New Toyota and Mazda Collaboration – Takeover or Merger?

AutoInformed.com

Derrick Kuzak, then Ford gvp, Global Product Development, (L) and Takeshi Uchiyamada, Toyota evp, Research & Development, sign a Memorandum of Understanding in August 2011 on a truck hybrid cooperation. The deal died less than two years later.

Toyota and Mazda have signed an agreement “to build a mutually beneficial long term partnership.” The deal includes unspecified work on environmental and advanced safety technologies.

The automotive road is littered of course with the wrecks that occurred from other such agreements couched in the same terms, including General Motors and Fiat, Ford Motor and Peugeot, Ford and Mazda, AMC and Renault, and Daimler Chrysler, to name but a few. (Ford and Toyota to Develop a New Hybrid System for Light Trucks and SUVs as well as Future Telematics Standards)

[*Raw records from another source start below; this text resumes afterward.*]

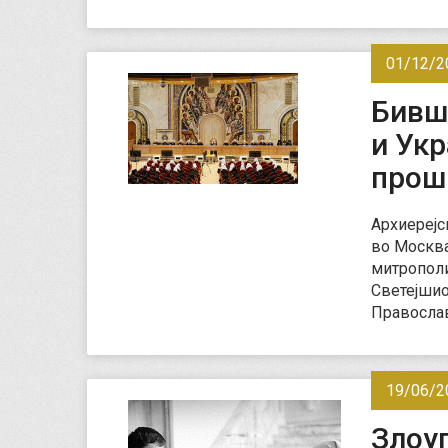
01/12/2
Бивш
и Ук
прош
Архиерејс
во Москва
митрополи
Светејшио
Правосла
19/06/2
Злоу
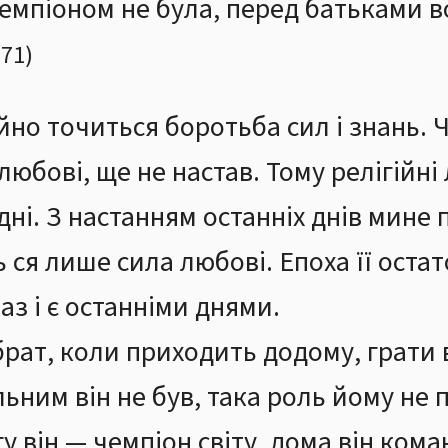
чемпіоном не була, перед батьками 
971
)
ійно точиться боротьба сил і знань. 
бові, ще не настав. Тому релігійні 
дні. З настанням останніх днів мине 
 ся лише сила любові. Епоха її остат
аз і є останніми днями.
рат, коли приходить додому, грати 
ьним він не був, така роль йому не 
у він — чемпіон світу, дома він ком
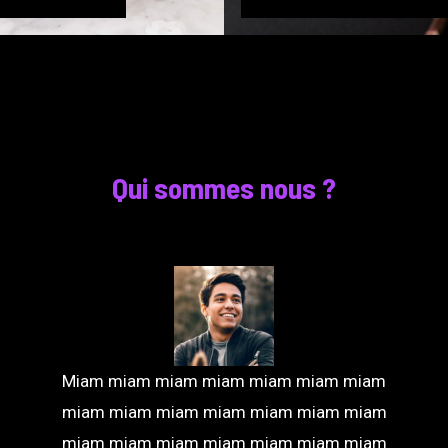
Qui sommes nous ?
Miam miam miam miam miam miam miam
miam miam miam miam miam miam miam
miam miam miam miam miam miam miam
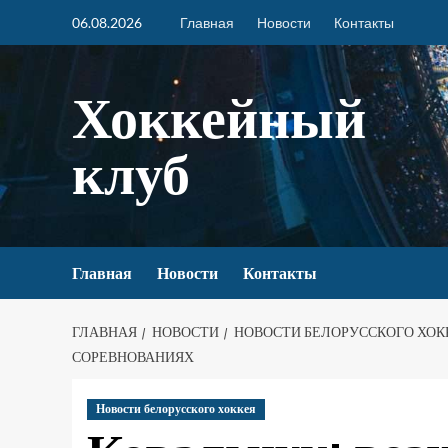
06.08.2026
Главная
Новости
Контакты
Хоккейный
клуб
Главная
Новости
Контакты
ГЛАВНАЯ
НОВОСТИ
НОВОСТИ БЕЛОРУССКОГО ХОК
СОРЕВНОВАНИЯХ
Новости белорусского хоккея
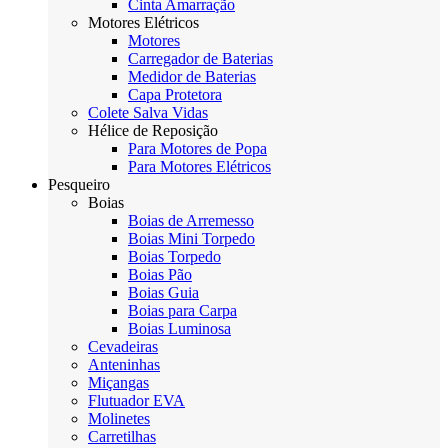
Cinta Amarração
Motores Elétricos
Motores
Carregador de Baterias
Medidor de Baterias
Capa Protetora
Colete Salva Vidas
Hélice de Reposição
Para Motores de Popa
Para Motores Elétricos
Pesqueiro
Boias
Boias de Arremesso
Boias Mini Torpedo
Boias Torpedo
Boias Pão
Boias Guia
Boias para Carpa
Boias Luminosa
Cevadeiras
Anteninhas
Miçangas
Flutuador EVA
Molinetes
Carretilhas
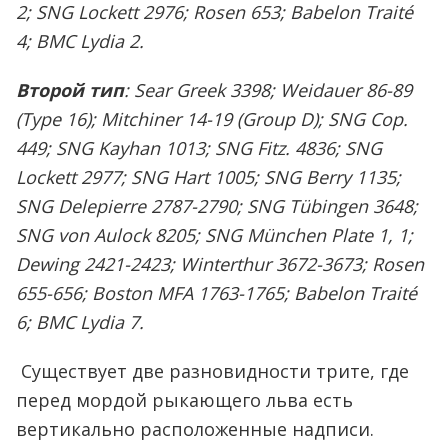
2; SNG Lockett 2976; Rosen 653; Babelon Traité
4; BMC Lydia 2.
Второй тип
: Sear Greek 3398; Weidauer 86-89
(Type 16); Mitchiner 14-19 (Group D); SNG Cop.
449; SNG Kayhan 1013; SNG Fitz. 4836; SNG
Lockett 2977; SNG Hart 1005; SNG Berry 1135;
SNG Delepierre 2787-2790; SNG Tübingen 3648;
SNG von Aulock 8205; SNG München Plate 1, 1;
Dewing 2421-2423; Winterthur 3672-3673; Rosen
655-656; Boston MFA 1763-1765; Babelon Traité
6; BMC Lydia 7.
Существует две разновидности трите, где
перед мордой рыкающего льва есть
вертикально расположенные надписи.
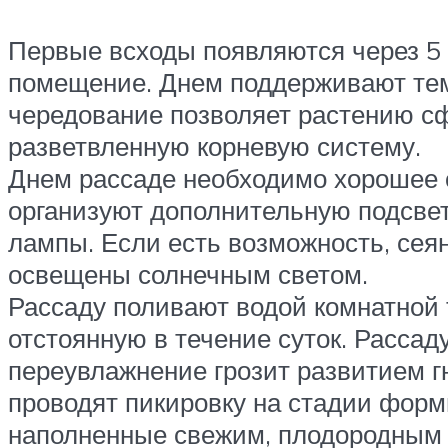
Первые всходы появляются через 5 
помещение. Днем поддерживают темп
чередование позволяет растению с
разветвленную корневую систему.
Днем рассаде необходимо хорошее о
организуют дополнительную подсве
лампы. Если есть возможность, сея
освещены солнечным светом.
Рассаду поливают водой комнатной
отстоянную в течение суток. Рассад
переувлажнение грозит развитием 
проводят пикировку на стадии форм
наполненные свежим, плодородным 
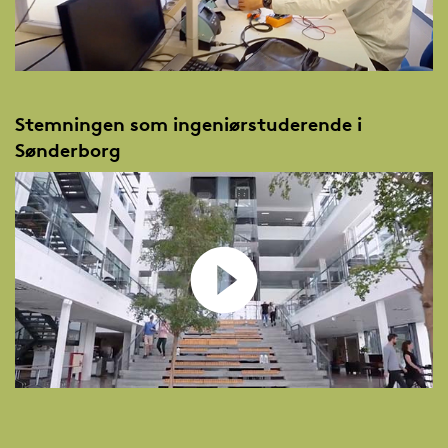
Stemningen som ingeniørstuderende i
Sønderborg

The reasons for the failure of cooperative agreements are many – a bias toward old architectures, single or limited joint ventures, different operating philosophies and systems, no true mergers, lack of trust and inequality. However, the potential savings are just too large to ignore, especially for CEOs, but not necessarily for insular middle managers and workers. Kibō (希望) springs eternal

A joint Mazda and Toyota committee will study “broad” collaboration across a range of fields. Previous cooperation between Toyota and Mazda included the licensing of Toyota’s hybrid technologies to Mazda and the production of compact cars for Toyota at Mazda’s plant in Mexico. Toyota has cooperative agreements in place with Ford Motor and BMW.

The Japanese companies –Toyota the largest and arguably most financially healthy automaker in the world, with Mazda much smaller and weaker, claimed that, “this latest agreement will go beyond the traditional framework of cooperation, aiming instead to create a whole new set of values for cars through wide-ranging medium to long-term collaboration.

The announcement comes after a lengthy discussion by FCA Chairman Sergio Marchionne during the Q1 earnings call earlier in May about the potential benefits and pitfalls of such agreements. (FCA Posts €92 million in Q1 Profit Due to North American Sales) The issue is being forced by the ongoing poor returns on investment in the auto sector compared to others even as the Great Recession recedes. Simply put the auto industry consumes far too much capital by using proprietary parts and tooling that customers cannot see, and worse, do not care about as long as the components and sub-systems are durable and easy to use.

As an example consider FCA this year, which is shaping up to be a good one, will earn about 4% on sales of ~5 million cars and trucks, revenues of $123 billion with a total profit in a range of $1.1 billion to $1.2 billion.